Figure 1. Plxna1−/− mice show impaired T-cell responses due to defects in DC migration into the LNs.
(a) CFSE dilution by CD4+ OT-II T cells intravenously transferred into wild-type or Plxna1−/− mice, subcutaneously injected in the footpads with OVA peptides in CFA. Ag-specific T cell responses were assayed in the draining LNs (black lines) or non-draining LNs (red lines). The data are representative of three independent experiments. (b) Two-photon microscopy imaging of wild-type or Plxna1−/− CMTMR-labeled BMDCs (orange) injected into the footpads of wild-type recipient mice that also received CMFDA-labeled CD4+ OT-II T-cells (green). DC trafficking into the popliteal LNs was observed 24 hours post injection (c) Numbers of wild-type or Plxna1−/− DCs trafficking into the popliteal LNs of wild-type recipient mice following foodpad injections. Donor BMDCs were CFSE-labeled and the following calculation was used: (% of input cells) = (total cell number) x (% of CFSE+ cells)/(input cell number). Mean ± SD, *p<0.01, **p<0.001, by Mann-Whitney’s U test. (d) Absolute numbers of endogenous DCs isolated at the indicated time points the brachial LNs of wild-type and Plxna1−/− mice after epicutanous administration of FITC-isomer to the shoulder skin.

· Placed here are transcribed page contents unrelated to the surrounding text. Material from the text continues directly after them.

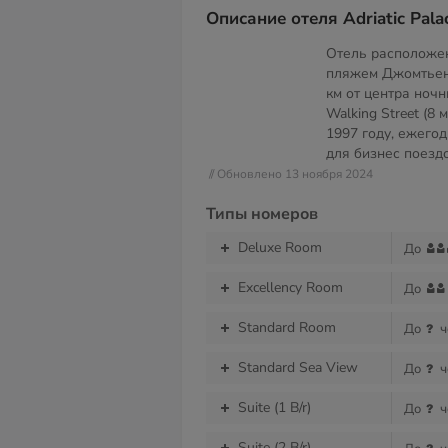
Описание отеля Adriatic Pala
Отель расположен
пляжем Джомтьен,
км от центра ноч
Walking Street (8 
1997 году, ежего
для бизнес поездо
// Обновлено 13 ноября 2024
Типы номеров
Deluxe Room
До
Excellency Room
До
Standard Room
До
ч
Standard Sea View
До
ч
Suite (1 B/r)
До
ч
Suite (2 B/r)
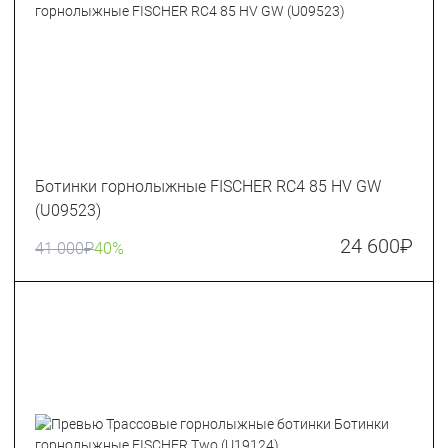
Ботинки горнолыжные FISCHER RC4 85 HV GW
(U09523)
24 600
₽
41 000
₽
40%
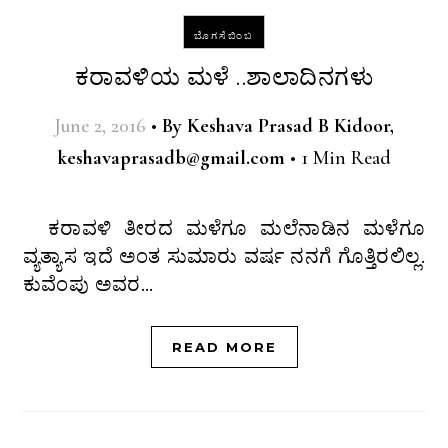
ಬೊಗಸೆಬಿಂಬ
ಕರಾವಳಿಯ ಮಳೆ ..ಶಾಲಾದಿನಗಳು
June 2, 2016
•
By
Keshava Prasad B Kidoor,
keshavaprasadb@gmail.com
•
1 Min Read
ಕರಾವಳಿ ತೀರದ ಮಳೆಗೂ ಮಲೆನಾಡಿನ ಮಳೆಗೂ
ವ್ಯತ್ಯಾಸ ಇದೆ ಅಂತ ಸುಮಾರು ವರ್ಷ ನನಗೆ ಗೊತ್ತಿರಲಿಲ್ಲ.
ಕುವೆಂಪು ಅವರ…
READ MORE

Ag-specific T cells are primed in the draining lymph nodes (LNs) via encounters with Ag-pulsed DCs 27. To examine the impact of Plxna1−/− DCs on DC-T cell interactions in the draining LNs, we injected CMTMR-labeled OVA-pulsed DCs derived from wild-type or Plxna1−/− mice into the footpads of wild-type recipient mice and analyzed the popliteal LNs by two-photon microscopy. When wild-type DCs were injected into the footpads, CMTMR-labeled DCs were abundantly distributed and localized throughout the T cell area of the draining LNs (Fig.1b upper). By contrast, when Plxna1−/− DCs were injected, DCs were only minimally observed in the draining LNs of recipient mice (Fig. 1b lower), indicating that Plxna1−/− DCs had impaired migratory capabilities. To quantitatively compare the in vivo migratory activities of wild-type and Plxna1−/− DCs, we injected CFSE-labeled DCs into the footpads of wild-type mice and examined their arrival in the draining LNs. Compared to wild-type DCs, Plxna1−/− DCs exhibited impaired migratory activities (Fig. 1c, Supplementary Fig. 1b). The migration of endogenous DCs was analyzed under steady-state conditions. The number of CD11c+MHC IIhi and CD11c+CD4−CD8− migratory DC subsets in the skin-draining LNs 6,28 was reduced in Plxna1−/− mice (Supplementary Fig. 1c). Because the expression of plexin-A1 is increased during DC maturation (Supplementary Fig. 2b), we investigated endogenous DC trafficking to the draining LNs under inflammatory conditions. FITC was epicutaneously applied to an area of skin that drains to the brachial LNs and the number of FITC-positive DCs in the draining LNs was determined 29,30. Significantly reduced number of FITC-positive DCs accumulated in brachial LNs in Plxna1−/− mice compared to wild-type mice (Fig. 1d). Collectively, these findings indicate that plexin-A1 is critically involved in DC trafficking and imply that impaired DC migration is the primary reason for defective T cell priming in Plxna1−/− mice.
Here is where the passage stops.